## [Goal of the exercise]
Word for word, transcribe the data below from the line with "Who Upvoted" to the line with "Hints Staff", keeping both of those lines.

## [Data in this exercise]
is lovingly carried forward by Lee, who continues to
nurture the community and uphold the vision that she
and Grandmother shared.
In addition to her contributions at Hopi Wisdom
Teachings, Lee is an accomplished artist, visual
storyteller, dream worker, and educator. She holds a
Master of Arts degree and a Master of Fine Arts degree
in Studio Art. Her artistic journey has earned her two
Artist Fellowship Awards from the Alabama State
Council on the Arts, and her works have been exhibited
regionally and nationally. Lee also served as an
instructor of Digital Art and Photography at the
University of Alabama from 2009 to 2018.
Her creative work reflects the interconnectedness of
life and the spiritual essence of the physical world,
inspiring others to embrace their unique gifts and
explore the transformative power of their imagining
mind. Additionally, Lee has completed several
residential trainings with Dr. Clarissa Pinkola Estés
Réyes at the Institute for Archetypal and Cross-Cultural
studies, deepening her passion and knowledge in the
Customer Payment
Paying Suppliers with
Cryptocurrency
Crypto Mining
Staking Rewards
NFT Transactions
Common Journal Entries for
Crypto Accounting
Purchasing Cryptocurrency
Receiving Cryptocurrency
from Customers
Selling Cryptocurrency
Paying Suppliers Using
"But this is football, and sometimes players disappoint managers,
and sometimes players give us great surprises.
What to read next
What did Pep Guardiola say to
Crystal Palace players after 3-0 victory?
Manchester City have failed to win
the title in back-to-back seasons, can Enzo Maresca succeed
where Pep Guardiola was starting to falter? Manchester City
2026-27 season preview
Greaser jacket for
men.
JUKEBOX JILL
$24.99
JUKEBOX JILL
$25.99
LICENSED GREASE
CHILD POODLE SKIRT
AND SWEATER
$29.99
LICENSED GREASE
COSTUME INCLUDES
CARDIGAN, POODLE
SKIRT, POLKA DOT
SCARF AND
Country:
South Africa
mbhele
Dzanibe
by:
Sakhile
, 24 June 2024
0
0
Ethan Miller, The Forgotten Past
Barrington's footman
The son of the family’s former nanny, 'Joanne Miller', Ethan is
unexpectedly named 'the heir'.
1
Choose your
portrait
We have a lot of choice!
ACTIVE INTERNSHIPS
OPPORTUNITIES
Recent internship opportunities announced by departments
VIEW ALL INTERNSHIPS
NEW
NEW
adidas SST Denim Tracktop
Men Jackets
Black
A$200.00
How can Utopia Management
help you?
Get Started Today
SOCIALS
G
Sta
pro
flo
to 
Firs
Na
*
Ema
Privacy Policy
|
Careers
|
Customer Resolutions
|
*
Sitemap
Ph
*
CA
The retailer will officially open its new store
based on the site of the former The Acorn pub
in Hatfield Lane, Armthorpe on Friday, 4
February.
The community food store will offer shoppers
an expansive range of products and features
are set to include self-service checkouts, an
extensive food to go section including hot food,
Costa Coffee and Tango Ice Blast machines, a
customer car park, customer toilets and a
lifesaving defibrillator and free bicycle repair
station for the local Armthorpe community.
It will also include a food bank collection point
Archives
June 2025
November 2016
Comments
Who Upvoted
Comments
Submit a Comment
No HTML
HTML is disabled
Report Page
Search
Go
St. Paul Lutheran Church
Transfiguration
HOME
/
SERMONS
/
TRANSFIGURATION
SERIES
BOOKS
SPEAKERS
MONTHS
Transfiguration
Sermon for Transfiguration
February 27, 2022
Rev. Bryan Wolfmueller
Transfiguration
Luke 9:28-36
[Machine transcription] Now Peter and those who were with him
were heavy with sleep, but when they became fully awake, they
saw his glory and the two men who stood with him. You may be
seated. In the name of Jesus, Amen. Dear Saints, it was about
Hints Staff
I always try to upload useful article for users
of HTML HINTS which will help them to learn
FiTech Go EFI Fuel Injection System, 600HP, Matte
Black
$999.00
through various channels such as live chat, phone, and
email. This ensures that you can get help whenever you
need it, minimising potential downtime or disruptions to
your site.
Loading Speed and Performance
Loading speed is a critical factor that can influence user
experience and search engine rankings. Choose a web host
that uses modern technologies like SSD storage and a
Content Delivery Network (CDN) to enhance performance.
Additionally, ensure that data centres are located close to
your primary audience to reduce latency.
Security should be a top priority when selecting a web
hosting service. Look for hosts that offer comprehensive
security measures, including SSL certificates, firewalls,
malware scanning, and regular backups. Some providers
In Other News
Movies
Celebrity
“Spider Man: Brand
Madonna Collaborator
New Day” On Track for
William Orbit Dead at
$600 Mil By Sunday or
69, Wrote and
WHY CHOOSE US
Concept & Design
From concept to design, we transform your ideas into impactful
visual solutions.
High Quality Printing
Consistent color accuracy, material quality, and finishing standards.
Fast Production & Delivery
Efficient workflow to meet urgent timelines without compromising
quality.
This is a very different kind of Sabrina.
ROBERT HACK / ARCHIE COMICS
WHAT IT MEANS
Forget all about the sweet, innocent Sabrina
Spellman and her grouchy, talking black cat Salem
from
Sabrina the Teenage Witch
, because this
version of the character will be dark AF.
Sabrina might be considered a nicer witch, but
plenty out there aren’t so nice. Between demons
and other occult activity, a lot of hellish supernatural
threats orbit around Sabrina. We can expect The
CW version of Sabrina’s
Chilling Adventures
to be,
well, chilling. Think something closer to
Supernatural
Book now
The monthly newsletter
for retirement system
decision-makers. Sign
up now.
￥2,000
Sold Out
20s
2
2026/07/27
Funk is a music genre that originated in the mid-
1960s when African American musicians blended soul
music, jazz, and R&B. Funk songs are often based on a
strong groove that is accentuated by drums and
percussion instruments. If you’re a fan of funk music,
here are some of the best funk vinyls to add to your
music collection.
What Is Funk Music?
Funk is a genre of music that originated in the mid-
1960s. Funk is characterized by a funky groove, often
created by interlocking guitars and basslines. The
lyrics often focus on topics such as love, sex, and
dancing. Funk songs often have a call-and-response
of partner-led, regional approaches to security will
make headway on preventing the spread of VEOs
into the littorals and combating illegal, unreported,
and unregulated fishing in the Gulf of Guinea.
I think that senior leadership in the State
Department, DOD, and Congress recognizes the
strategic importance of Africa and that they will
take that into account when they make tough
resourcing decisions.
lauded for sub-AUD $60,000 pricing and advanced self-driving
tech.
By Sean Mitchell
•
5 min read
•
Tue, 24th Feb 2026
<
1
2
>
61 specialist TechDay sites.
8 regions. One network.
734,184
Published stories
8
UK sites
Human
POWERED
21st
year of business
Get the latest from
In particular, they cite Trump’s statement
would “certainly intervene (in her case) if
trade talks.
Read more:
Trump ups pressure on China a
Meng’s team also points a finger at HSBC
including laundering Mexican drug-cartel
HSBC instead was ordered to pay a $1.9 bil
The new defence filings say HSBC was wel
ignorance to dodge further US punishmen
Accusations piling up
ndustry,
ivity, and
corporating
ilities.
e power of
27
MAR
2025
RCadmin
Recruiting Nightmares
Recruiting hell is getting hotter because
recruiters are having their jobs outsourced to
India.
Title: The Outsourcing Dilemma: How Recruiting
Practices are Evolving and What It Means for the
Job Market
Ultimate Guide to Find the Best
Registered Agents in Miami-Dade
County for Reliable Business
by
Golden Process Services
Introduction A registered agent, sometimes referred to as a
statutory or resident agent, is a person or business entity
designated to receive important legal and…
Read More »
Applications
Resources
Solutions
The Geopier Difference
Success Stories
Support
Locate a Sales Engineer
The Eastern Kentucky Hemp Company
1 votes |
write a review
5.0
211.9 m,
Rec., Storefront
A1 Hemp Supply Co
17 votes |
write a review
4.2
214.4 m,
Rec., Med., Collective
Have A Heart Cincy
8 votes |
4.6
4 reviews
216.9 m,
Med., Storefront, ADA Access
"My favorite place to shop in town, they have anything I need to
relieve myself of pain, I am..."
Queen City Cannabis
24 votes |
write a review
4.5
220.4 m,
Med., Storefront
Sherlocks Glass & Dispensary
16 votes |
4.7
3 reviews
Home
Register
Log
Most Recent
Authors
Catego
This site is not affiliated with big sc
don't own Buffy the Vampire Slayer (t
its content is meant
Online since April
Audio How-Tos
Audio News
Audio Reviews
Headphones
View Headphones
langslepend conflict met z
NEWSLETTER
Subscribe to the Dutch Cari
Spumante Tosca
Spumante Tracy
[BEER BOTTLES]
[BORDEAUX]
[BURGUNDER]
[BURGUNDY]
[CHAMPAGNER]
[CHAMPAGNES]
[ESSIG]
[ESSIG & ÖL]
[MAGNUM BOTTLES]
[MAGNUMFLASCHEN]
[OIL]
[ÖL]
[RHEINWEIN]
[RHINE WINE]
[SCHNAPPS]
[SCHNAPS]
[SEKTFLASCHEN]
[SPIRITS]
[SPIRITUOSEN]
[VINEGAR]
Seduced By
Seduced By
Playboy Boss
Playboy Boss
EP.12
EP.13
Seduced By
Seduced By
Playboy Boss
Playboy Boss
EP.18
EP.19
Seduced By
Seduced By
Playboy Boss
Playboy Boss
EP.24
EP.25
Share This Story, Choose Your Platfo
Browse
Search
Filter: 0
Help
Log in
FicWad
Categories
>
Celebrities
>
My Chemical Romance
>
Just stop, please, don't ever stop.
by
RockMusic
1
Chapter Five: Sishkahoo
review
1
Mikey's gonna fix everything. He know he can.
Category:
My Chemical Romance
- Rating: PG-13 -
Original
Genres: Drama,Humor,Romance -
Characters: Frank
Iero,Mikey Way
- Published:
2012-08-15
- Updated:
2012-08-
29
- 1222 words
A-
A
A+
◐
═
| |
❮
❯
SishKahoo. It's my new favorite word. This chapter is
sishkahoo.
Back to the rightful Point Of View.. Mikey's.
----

## [Answer below]
Who Upvoted
Comments
Submit a Comment
No HTML
HTML is disabled
Report Page
Search
Go
St. Paul Lutheran Church
Transfiguration
HOME
/
SERMONS
/
TRANSFIGURATION
SERIES
BOOKS
SPEAKERS
MONTHS
Transfiguration
Sermon for Transfiguration
February 27, 2022
Rev. Bryan Wolfmueller
Transfiguration
Luke 9:28-36
[Machine transcription] Now Peter and those who were with him
were heavy with sleep, but when they became fully awake, they
saw his glory and the two men who stood with him. You may be
seated. In the name of Jesus, Amen. Dear Saints, it was about
Hints Staff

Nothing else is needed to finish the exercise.